An easy way to emulate this in the above example is to set one of the permittivity values to zero and start the batch job. A zero permittivity means that we are feeding the solver with an ill-defined (even singular) equation (similar to 0 = 1) and you will get an error message indicating that the solver couldn’t find a solution corresponding to that erroneous parameter. Again, you can still open and postprocess the saved .mph files. If you correct the table by changing the entry to a nonzero entry, you can run the batch job again without getting error messages. Note that while the error exists, you cannot attach the External Process window without getting an error. The Accumulated Probe table is still updated for the other parameters when you attach the window. As soon as you correct the error and run, you can again access the External Process window by attaching it.
Managing Multicore Processing
If you have a multicore machine, which is very likely these days, then you can change the Batch settings that control the number of simultaneous processes that are allowed to run in the batch sweep and also how many cores each of them is allowed to use. If you have a six-core machine, then you could, for example, change the Number of simultaneous jobs to three and the Number of cores to two.
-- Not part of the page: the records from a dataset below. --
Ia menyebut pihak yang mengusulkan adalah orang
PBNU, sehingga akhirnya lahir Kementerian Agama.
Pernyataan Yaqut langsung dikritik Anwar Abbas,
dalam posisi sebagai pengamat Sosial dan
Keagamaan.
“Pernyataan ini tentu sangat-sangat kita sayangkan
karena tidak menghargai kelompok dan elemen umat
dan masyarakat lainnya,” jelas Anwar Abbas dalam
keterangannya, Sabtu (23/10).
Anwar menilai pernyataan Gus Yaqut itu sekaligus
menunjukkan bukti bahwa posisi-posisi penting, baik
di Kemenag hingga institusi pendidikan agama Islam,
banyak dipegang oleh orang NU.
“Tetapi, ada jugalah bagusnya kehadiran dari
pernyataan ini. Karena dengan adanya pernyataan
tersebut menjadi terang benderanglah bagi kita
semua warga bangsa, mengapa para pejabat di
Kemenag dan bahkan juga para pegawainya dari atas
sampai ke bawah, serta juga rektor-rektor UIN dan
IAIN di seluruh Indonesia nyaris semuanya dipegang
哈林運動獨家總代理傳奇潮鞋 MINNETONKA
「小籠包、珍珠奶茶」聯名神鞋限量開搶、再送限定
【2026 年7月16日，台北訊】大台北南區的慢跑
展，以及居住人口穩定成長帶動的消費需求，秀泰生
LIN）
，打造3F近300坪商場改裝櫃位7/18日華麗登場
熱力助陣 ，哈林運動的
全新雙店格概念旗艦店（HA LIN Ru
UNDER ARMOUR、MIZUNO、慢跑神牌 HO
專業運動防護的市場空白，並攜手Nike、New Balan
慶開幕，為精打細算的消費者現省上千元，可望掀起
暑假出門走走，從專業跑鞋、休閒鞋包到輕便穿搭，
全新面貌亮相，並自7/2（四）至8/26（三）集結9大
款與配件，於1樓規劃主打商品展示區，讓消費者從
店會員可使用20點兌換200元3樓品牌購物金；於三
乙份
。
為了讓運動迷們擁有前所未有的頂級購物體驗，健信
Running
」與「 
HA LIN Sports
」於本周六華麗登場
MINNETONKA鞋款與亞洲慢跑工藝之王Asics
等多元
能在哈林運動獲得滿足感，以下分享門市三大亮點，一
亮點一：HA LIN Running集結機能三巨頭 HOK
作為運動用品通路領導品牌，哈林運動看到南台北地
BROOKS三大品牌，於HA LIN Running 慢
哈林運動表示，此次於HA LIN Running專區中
This allows three parameters to be solved in parallel, where each solver process gets access to two cores and, for this example, cuts the simulation time in half.
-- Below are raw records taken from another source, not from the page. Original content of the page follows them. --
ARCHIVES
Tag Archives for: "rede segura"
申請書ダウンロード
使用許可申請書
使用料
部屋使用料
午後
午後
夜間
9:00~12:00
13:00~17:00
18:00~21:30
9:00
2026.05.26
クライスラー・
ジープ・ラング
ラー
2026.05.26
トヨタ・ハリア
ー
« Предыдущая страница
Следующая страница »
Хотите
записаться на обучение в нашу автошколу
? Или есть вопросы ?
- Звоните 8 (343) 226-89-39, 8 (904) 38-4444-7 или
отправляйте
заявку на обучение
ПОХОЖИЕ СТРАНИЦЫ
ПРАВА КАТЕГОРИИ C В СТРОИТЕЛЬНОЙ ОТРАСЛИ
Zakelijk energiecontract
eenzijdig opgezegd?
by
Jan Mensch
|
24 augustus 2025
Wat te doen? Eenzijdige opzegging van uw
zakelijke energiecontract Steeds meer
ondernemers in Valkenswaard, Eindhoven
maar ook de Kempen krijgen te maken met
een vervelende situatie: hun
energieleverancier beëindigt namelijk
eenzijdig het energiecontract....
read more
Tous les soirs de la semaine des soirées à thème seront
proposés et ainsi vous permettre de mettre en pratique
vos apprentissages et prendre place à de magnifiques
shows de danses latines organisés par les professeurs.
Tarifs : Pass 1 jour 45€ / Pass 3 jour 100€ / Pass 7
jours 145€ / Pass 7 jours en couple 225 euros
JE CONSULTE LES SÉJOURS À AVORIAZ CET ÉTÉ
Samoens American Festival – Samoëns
For simulations where each parameter represents a small computational problem, you can increase the number of simultaneous jobs to as many cores as you have on your computer. For larger problems, you should keep this setting to one simultaneous job to fully utilize the multicore processing power of the solvers.
Batch settings for simultaneous jobs and the number of cores.
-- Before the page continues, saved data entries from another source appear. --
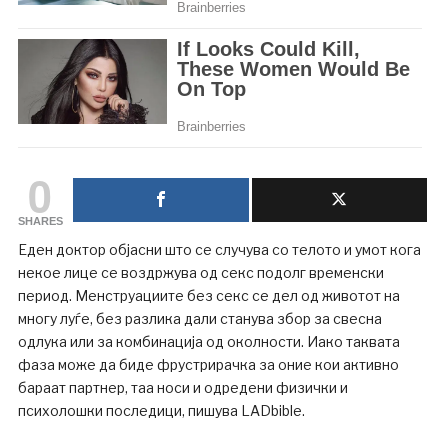
0
SHARES
Еден доктор објасни што се случува со телото и умот кога
некое лице се воздржува од секс подолг временски
период. Менструациите без секс се дел од животот на
многу луѓе, без разлика дали станува збор за свесна
одлука или за комбинација од околности. Иако таквата
фаза може да биде фрустрирачка за оние кои активно
бараат партнер, таа носи и одредени физички и
психолошки последици, пишува LADbible.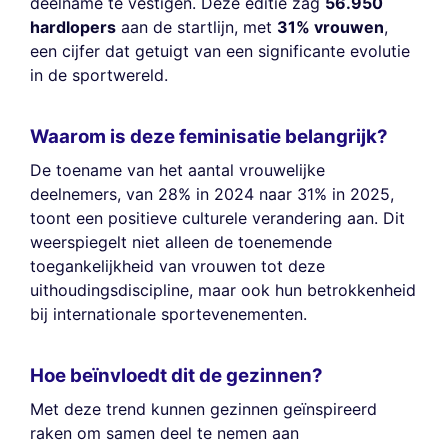
deelname te vestigen. Deze editie zag
56.950
hardlopers
aan de startlijn, met
31% vrouwen
,
een cijfer dat getuigt van een significante evolutie
in de sportwereld.
Waarom is deze feminisatie belangrijk?
De toename van het aantal vrouwelijke
deelnemers, van 28% in 2024 naar 31% in 2025,
toont een positieve culturele verandering aan. Dit
weerspiegelt niet alleen de toenemende
toegankelijkheid van vrouwen tot deze
uithoudingsdiscipline, maar ook hun betrokkenheid
bij internationale sportevenementen.
Hoe beïnvloedt dit de gezinnen?
Met deze trend kunnen gezinnen geïnspireerd
raken om samen deel te nemen aan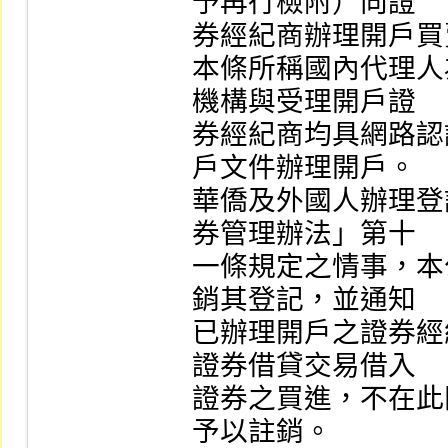
予再行檢附）向證

券經紀商辦理開戶買
本條所稱國內代理人
機構與受理開戶證

券經紀商均具網路認
戶文件辦理開戶。

華僑及外國人辦理登
券管理辦法」第十

一條規定之情事，本
銷其登記，並通知

已辦理開戶之證券經
證券借貸交易借入

證券之買進，不在此
予以註銷。
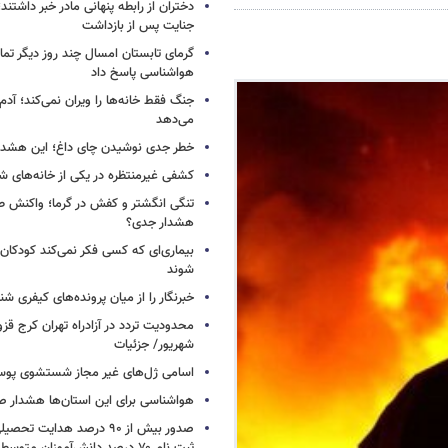
دختران از رابطه پنهانی مادر خبر داشتند؛
جنایت پس از بازداشت
گرمای تابستان امسال چند روز دیگر تما
هواشناسی پاسخ داد
جنگ فقط خانه‌ها را ویران نمی‌کند؛ آدم‌
می‌دهد
خطر جدی نوشیدن چای داغ؛ این هشدار 
کشفی غیرمنتظره در یکی از خانه‌های ش
تنگی انگشتر و کفش در گرما؛ واکنش ط
هشدار جدی؟
بیماری‌ای که کسی فکر نمی‌کند کودکان ب
شوند
خبرنگار را از میان پرونده‌های کیفری شن
شهریور/ جزئیات
اسامی ژل‌های غیر مجاز شستشوی پو
هواشناسی برای این استان‌ها هشدار صا
صدور بیش از ۹۰ درصد هدایت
Note that you can also control the Number of simultaneous jobs from the Batch Sweep node, under the section Study Extensions. In this case, the number of cores will be automatically computed from the number of physical cores divided by the number of simultaneous jobs. (For this to be automatic, you must not select the Number of cores check box under Batch settings. The grayed-out Number 1 will not be used.)
Batch Sweeps and the Application Builder
With the Application Builder, you can use a Batch Sweep node in a model that is used to build an app. In this case, the app will serve as the “driver” of the batch sweep and you cannot see the information in the External Process window. The saved .mph files will serve the same purpose, as if you didn’t have any user interface for the app. The files can be opened for conventional model postprocessing when the run is finished. In order to get more flexibility when creating an app that uses Batch Sweep, use a method that includes the built-in methods for Batch Sweep, as listed in the Programming Reference Manual. (Note that the Record Code tool is of limited use here, since the generation of the recorded code will conflict with the live run batch commands.)
Batch Sweeps Versus Cluster Sweeps
The Batch Sweep feature is available for all COMSOL Multiphysics license types. If you have a floating network license, then you have access to an additional feature called Cluster Sweep. These two features are similar, but the Cluster Sweep option has additional settings for remote computations and cluster configurations. The Cluster Sweep feature lets you distribute a large sweep on a (potentially large) cluster. The performance benefit of doing so can be very high, since independent sweeps (also known as embarrassingly parallel computations) typically scale very well. If you master the batch sweep, then the step toward running a cluster sweep isn’t that big.